と、誰でも知っている情報を並べてみたが、やはり壊滅的な状況なのは火を見るより明らかだ。それでもビバラロックは配信に切り替えて開催予定だし、フジロックやサマーソニック、ロックインジャパンは過去のライブ映像を配信予定だ。世界各地で行われているロラパルーザも配信を8月頭に行い、できることからやっていこうとしている。しかしそれはあくまで限定的で、例えばその収益でどうにかなる状況ではない。

ミュージシャンたちの反応

ミュージシャンもじっと家で待っているわけではない。ホームレスになる前に一刻でも早くお金を稼がなければならないからだ。既存のメディアを使った無料配信のスタイルや、有料ライブ配信ができるZAIKOなどを活用し、多くのミュージシャンが各自マネタイズを図っている。
星野源といったビッグアーティストからライブハウスバンドまで、各自が様々な形でライブ配信を行っているが、注目点の一つがアーカイブをのこすかどうかという点だ。つまりリアルタイムで見られなかった場合、後追いができるようにしておくのがアーカイブで、その瞬間しか見られないのがアーカイブなしのスタイルだ。もちろん有料配信なのでライブ感を楽しみにするためにアーカイブを残さないというのも一つの有効的な手段ではあるが、まだまだ発展途上で多くの課題を残しているライブ配信は、通信の不安定さやサーバの安定度の問題もあり、うまく見ることができない障害が多々発生している。結局星野源はアーカイブ期間を延長することになり、この措置は多くのミュージシャンによって取られているのも事実だ。

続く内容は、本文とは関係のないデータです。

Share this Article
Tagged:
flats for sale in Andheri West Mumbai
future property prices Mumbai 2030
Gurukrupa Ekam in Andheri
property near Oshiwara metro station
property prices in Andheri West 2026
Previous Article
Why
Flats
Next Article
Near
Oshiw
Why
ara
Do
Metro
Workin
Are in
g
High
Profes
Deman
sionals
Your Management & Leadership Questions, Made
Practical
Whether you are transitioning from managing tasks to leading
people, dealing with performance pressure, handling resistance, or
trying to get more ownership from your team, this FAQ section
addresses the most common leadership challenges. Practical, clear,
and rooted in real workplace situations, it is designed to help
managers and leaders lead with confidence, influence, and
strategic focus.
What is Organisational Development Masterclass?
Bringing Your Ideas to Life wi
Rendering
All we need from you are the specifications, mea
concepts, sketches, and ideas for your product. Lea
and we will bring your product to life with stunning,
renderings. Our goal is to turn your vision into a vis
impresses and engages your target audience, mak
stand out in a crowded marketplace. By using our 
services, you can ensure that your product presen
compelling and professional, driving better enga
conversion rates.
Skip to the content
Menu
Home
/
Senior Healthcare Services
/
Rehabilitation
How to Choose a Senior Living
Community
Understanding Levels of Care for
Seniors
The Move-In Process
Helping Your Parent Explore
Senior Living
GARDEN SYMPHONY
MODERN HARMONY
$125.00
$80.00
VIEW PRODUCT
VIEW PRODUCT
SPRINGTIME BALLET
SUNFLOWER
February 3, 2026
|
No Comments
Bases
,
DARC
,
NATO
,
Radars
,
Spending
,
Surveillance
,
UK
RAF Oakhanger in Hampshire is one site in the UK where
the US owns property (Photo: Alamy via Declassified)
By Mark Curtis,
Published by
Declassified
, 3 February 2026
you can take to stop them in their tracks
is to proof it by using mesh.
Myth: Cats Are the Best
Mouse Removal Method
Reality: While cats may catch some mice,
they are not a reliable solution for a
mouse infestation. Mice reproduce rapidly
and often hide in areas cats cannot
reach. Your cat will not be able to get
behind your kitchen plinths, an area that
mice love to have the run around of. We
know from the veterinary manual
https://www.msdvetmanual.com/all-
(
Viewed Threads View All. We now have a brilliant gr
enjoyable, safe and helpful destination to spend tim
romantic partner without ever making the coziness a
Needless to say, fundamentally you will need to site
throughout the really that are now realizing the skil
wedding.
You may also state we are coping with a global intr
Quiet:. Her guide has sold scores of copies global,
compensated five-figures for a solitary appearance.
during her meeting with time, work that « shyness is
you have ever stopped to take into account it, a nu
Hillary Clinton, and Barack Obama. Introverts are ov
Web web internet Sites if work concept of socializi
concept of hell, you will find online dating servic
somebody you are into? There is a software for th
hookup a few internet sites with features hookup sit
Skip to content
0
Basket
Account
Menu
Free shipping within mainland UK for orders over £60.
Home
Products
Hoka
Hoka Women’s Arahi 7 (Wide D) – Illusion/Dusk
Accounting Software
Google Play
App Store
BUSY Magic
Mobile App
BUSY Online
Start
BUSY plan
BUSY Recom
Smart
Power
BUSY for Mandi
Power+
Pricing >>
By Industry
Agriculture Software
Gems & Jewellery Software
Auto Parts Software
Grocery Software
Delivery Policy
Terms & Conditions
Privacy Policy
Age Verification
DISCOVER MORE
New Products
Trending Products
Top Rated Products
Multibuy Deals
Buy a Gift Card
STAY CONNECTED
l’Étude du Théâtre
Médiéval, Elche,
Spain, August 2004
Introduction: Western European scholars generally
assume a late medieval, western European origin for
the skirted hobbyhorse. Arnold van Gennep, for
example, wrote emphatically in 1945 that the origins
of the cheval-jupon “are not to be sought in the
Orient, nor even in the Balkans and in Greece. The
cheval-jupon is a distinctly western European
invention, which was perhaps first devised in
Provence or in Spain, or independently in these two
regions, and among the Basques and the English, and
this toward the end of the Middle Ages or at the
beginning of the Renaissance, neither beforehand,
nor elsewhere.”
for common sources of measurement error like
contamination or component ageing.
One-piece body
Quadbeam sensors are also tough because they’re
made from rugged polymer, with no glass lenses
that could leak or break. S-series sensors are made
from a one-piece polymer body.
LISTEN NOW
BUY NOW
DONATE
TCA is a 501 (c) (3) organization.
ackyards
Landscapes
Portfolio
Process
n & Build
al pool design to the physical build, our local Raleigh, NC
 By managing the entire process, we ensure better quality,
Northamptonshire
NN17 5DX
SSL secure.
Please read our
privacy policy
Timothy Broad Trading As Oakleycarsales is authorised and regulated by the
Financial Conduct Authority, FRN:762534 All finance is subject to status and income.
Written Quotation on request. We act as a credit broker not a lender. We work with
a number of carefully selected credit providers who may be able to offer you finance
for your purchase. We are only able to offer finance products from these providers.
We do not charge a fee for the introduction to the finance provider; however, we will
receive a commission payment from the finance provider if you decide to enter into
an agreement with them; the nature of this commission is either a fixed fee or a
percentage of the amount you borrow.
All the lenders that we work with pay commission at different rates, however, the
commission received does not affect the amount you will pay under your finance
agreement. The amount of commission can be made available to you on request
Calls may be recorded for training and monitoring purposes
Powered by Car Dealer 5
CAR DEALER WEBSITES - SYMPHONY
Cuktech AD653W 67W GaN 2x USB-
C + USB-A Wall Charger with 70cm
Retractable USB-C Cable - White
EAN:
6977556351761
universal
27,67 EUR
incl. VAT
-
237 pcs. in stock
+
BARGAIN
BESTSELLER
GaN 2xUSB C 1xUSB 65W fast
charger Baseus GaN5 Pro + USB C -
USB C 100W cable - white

自宅からインスタライブで配信のムードは消え、どこまでクオリティを高め有料で配信するのか、苦悩する姿は散見される。特にフェス文化によってなりあがってきたバンドたちは窮地に立たされていると言っても過言ではない。観客ありきで作られてきたパフォーマンスは無観客の前で同じ効果を発揮するのか。根強いファンは当然肯定的ではあるだろうが、やっている本人がこころ折れることもあるかもしれない。自宅にいると、より自分と向き合う時間が増え、内省的な作品も増えるかもしれない。この間タイミングよく水曜日のダウンタウンで麒麟の川島が取り上げていた、無観客でのライブ配信を行ったときのもう中学生のネタはまさにそれを体現していた。観客と一体になることでその効力を最大限に発揮していた彼は、無観客の前ではあまりに無力だった。


ライブ配信の形を刷新する人たちも現れている。
今年初頭にゲーム「フォートナイト」にて奇想天外なバーチャルライブを行ったトラヴィススコットは、一度に1200万人のオーディエンスをあつめた。仮想空間でだ。仮想空間ならではのぶっとんだ演出に世界中のトラヴィスファンとフォートナイトファンは歓喜した。あまりにスリリングでセンセーショナルな企画なので、これがそのまま他のミュージシャンが再現できるわけではないが、去年日本でもフジロックがバーチャル空間のフジロックアプリを開発し、自分のアバターを好きに会場内を歩かせ、各ステージまで足を運ぶと、そのステージのライブ配信が見られる仕組みになっていた。
また、ラッパーのkZmはトラヴィスさながらのバーチャルライブ「VIRTUAL DISTORTION」を複数日にわたって展開し、大きな話題を呼んでいる。
そうした単なるライブ配信から一線を画すような、斬新な企画も生まれつつある。おそらくその波は続いていき、よりインタラクティブなモードが追加され、ミュージシャン同士、ミュージシャンとファン、ファン同士のつながりが深くなっていくに違いない。


2020年からの10年

先にも言ったが、コロナは全ての地図、道筋をぐにゃりと変容させてしまった。もうかつてのような、今までの道には決して戻ることはない。また新たに道を作り直す必要がある。
その時描かれる道は、しばらくはより内省的でオーガニックな作風が増えることもあるだろう。現にテイラースウィフトがゲリラリリースした最新アルバムはフォーキーな内容で、間違いなくこれからを示唆するような作品だった(テイラーは意図してか神がかってか、必ず数年後の音楽業界を映す鏡になっている)。
2020年代はR&Bの時代だと思っていたが、それは予期せぬ形で接近し、ある意味で遠ざかっていく。そしてサウンド面のみならず、ライブという生の空間を共有できない反面、より多くの、世界中のファンと同時につながることができることを活かした音楽活動が活発に行われるようになった。[Alexandros]の全編アコースティックアレンジを施した「Bedroom Joule」、Charli XCXのファンとのインタラクティブなコミュニケーションによって創り上げたアルバム、ジャスティンビーバーとアリアナグランデの「Stuck with U」がファンからの投稿映像を組み合わせて作ったこと、どれもがそれぞれのコロナ禍への”回答”である。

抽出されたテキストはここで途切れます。